• Your goal: Go through the entries below from the first line and transcribe each one exactly, ending with the line that contains "May 13, 2026".

== Task data ==

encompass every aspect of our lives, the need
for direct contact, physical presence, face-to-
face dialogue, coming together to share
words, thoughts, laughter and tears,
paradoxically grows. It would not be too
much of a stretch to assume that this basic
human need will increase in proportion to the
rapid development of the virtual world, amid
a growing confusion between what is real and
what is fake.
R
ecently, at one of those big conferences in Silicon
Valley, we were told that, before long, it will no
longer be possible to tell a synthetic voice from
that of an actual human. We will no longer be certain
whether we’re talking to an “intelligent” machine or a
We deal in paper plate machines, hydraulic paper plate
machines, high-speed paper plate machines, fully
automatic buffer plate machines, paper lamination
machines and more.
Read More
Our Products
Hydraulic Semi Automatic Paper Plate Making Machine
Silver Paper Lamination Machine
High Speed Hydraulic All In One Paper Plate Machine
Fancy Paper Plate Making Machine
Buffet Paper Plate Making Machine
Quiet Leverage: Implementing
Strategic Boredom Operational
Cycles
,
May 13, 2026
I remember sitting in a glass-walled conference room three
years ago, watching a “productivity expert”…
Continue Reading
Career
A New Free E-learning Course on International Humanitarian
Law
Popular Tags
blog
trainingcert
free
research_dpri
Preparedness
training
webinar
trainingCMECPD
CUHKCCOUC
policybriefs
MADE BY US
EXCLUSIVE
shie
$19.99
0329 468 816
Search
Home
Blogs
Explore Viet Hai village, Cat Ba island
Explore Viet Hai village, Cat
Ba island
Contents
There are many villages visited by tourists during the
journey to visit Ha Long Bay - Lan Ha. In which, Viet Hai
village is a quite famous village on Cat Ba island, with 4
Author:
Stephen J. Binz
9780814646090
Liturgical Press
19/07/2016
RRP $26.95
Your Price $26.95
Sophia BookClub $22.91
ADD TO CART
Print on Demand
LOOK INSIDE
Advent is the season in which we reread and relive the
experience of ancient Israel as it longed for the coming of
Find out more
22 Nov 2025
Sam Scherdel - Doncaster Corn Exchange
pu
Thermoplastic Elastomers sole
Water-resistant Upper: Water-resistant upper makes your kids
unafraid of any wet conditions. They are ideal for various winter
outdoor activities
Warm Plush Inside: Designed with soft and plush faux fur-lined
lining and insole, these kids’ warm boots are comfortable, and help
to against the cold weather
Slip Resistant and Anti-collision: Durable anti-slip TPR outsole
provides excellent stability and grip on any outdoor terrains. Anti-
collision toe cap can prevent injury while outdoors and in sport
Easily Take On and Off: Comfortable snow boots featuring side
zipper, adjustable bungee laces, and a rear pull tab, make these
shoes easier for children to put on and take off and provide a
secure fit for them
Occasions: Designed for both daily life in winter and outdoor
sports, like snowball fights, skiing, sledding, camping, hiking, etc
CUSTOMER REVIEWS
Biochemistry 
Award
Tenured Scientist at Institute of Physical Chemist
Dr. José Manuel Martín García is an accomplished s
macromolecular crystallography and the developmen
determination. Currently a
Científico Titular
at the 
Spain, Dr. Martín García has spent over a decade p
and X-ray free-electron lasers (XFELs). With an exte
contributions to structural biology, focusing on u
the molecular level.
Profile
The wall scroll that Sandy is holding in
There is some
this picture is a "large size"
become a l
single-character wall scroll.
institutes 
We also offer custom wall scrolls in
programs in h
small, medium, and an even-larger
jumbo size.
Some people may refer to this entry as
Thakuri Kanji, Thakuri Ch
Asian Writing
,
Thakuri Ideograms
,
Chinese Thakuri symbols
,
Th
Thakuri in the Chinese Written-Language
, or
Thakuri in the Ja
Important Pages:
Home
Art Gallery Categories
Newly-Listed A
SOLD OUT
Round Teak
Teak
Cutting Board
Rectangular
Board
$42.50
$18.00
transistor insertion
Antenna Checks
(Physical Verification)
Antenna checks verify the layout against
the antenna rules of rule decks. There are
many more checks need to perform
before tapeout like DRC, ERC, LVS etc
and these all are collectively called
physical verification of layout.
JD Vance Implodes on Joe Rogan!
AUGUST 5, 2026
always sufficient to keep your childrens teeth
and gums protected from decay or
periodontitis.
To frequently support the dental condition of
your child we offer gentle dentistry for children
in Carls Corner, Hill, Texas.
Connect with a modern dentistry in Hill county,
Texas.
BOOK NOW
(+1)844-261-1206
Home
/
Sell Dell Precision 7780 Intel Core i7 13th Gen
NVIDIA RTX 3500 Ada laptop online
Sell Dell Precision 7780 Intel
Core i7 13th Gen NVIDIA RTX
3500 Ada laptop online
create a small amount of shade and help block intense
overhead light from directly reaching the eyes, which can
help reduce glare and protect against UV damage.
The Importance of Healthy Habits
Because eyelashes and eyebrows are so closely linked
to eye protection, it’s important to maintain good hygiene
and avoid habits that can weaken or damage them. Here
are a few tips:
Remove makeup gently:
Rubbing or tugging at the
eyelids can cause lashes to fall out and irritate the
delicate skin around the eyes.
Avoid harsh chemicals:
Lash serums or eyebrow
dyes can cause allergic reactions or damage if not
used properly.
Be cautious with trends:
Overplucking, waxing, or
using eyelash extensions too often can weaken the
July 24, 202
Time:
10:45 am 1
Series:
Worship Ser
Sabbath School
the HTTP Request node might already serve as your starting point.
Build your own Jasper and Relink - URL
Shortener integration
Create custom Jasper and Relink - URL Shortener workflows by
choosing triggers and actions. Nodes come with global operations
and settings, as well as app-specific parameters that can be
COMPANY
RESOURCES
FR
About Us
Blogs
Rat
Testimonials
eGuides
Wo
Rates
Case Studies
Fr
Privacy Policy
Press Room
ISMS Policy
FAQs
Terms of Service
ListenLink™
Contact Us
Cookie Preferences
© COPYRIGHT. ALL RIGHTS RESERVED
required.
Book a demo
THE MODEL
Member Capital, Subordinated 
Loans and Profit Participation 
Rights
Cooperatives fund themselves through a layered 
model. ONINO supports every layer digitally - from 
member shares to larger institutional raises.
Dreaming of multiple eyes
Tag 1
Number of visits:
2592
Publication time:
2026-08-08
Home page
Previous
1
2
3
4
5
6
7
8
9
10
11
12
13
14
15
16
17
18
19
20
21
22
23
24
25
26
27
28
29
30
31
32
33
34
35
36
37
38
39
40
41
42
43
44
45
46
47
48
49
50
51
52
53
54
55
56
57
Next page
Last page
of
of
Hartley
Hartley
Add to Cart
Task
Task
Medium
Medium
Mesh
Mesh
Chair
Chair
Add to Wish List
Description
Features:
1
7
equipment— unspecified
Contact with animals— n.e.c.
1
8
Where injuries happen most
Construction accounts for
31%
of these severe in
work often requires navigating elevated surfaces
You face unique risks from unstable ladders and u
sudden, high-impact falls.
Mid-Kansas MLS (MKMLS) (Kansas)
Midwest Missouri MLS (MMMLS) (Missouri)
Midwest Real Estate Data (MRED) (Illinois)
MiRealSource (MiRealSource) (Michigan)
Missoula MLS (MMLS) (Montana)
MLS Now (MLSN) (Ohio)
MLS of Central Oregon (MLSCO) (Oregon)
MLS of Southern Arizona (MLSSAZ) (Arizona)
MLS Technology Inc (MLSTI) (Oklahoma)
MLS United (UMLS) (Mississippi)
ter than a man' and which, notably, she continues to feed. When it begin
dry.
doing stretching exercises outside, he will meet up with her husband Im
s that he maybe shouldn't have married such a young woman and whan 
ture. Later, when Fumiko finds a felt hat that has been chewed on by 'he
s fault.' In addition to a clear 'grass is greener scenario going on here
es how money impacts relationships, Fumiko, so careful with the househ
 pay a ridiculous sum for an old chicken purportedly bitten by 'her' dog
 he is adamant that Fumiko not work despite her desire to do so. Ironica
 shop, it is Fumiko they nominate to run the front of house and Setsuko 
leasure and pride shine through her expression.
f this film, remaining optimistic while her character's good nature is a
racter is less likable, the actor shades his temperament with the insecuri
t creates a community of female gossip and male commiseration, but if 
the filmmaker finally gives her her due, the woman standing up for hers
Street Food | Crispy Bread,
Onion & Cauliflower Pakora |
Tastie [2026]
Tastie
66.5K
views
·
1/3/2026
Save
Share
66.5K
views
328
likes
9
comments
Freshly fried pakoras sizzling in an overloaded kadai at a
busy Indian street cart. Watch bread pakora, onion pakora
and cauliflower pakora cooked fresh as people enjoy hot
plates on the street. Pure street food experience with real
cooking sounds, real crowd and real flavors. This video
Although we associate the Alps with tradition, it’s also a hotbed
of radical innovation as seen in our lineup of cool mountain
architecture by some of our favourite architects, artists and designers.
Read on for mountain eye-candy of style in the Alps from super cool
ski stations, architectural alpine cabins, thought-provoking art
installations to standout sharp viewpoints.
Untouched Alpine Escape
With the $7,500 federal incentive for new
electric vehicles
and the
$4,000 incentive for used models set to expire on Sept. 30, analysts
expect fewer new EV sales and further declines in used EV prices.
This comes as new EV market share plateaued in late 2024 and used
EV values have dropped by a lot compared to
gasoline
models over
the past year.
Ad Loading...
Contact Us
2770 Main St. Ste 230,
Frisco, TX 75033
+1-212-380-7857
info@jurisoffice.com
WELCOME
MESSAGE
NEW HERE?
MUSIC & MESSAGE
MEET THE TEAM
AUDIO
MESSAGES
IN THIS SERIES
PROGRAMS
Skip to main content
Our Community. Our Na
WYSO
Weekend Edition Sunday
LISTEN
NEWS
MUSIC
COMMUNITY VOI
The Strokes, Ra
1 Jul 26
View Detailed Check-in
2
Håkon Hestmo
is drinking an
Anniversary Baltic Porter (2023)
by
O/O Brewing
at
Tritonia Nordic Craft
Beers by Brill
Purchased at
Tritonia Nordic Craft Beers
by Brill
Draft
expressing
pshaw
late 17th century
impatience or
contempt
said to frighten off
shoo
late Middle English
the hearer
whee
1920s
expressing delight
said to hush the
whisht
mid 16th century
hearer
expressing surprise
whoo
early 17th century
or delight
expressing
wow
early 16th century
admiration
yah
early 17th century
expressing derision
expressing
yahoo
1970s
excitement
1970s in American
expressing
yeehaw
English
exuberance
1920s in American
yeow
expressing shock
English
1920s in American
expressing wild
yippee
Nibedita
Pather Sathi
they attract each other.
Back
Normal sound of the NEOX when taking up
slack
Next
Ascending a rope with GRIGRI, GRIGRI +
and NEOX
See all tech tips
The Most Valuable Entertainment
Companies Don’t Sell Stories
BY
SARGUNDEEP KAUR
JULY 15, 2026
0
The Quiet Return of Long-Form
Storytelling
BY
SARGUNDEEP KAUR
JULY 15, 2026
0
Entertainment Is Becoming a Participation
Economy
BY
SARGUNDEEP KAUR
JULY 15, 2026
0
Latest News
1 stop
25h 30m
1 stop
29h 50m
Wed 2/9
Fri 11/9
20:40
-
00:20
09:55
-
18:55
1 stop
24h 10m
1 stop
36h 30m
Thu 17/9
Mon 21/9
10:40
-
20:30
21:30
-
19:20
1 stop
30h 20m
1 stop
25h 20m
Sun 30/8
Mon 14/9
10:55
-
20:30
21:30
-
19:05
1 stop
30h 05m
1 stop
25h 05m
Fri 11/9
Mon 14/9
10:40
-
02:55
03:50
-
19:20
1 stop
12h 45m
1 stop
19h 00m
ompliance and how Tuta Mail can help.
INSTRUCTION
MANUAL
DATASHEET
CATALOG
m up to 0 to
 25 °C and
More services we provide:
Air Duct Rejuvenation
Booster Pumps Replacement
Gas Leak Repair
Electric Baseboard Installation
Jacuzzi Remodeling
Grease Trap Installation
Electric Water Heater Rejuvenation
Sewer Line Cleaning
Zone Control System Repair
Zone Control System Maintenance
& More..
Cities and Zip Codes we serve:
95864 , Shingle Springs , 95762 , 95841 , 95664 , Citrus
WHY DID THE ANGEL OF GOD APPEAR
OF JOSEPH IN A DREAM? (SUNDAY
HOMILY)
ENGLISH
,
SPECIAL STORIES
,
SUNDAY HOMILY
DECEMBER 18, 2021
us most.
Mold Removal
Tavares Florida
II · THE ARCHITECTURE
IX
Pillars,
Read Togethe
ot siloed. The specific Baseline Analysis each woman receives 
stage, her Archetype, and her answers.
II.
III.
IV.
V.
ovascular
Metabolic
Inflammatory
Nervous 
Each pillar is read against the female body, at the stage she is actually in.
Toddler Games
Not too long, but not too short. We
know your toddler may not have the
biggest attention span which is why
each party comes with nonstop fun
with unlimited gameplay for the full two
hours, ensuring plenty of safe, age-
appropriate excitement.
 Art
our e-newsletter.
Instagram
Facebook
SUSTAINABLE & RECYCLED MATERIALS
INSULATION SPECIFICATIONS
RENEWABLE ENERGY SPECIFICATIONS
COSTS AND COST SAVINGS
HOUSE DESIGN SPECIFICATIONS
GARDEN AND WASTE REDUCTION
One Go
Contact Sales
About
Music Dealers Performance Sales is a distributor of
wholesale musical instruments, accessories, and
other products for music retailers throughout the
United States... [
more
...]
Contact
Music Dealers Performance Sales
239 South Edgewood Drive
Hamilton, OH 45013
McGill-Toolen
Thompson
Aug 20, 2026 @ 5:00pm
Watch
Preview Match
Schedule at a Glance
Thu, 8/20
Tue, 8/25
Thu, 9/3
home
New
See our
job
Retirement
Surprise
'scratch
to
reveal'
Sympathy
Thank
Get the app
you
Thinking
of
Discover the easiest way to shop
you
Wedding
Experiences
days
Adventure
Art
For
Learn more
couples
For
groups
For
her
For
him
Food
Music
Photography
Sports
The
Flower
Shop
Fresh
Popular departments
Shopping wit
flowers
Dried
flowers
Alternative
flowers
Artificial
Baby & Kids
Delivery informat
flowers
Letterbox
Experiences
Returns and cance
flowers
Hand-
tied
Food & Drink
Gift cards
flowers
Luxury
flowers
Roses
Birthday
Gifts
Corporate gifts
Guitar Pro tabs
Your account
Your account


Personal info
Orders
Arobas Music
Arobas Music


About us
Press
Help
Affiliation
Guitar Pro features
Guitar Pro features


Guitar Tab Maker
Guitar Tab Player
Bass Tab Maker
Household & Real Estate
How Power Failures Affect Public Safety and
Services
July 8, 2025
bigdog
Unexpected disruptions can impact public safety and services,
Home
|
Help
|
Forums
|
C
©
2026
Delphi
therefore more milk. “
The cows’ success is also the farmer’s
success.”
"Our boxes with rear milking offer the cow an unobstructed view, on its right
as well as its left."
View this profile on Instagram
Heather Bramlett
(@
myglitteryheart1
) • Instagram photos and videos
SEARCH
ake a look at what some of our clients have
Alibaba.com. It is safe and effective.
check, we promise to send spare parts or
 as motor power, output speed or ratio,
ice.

===

• Result of this exercise:
encompass every aspect of our lives, the need
for direct contact, physical presence, face-to-
face dialogue, coming together to share
words, thoughts, laughter and tears,
paradoxically grows. It would not be too
much of a stretch to assume that this basic
human need will increase in proportion to the
rapid development of the virtual world, amid
a growing confusion between what is real and
what is fake.
R
ecently, at one of those big conferences in Silicon
Valley, we were told that, before long, it will no
longer be possible to tell a synthetic voice from
that of an actual human. We will no longer be certain
whether we’re talking to an “intelligent” machine or a
We deal in paper plate machines, hydraulic paper plate
machines, high-speed paper plate machines, fully
automatic buffer plate machines, paper lamination
machines and more.
Read More
Our Products
Hydraulic Semi Automatic Paper Plate Making Machine
Silver Paper Lamination Machine
High Speed Hydraulic All In One Paper Plate Machine
Fancy Paper Plate Making Machine
Buffet Paper Plate Making Machine
Quiet Leverage: Implementing
Strategic Boredom Operational
Cycles
,
May 13, 2026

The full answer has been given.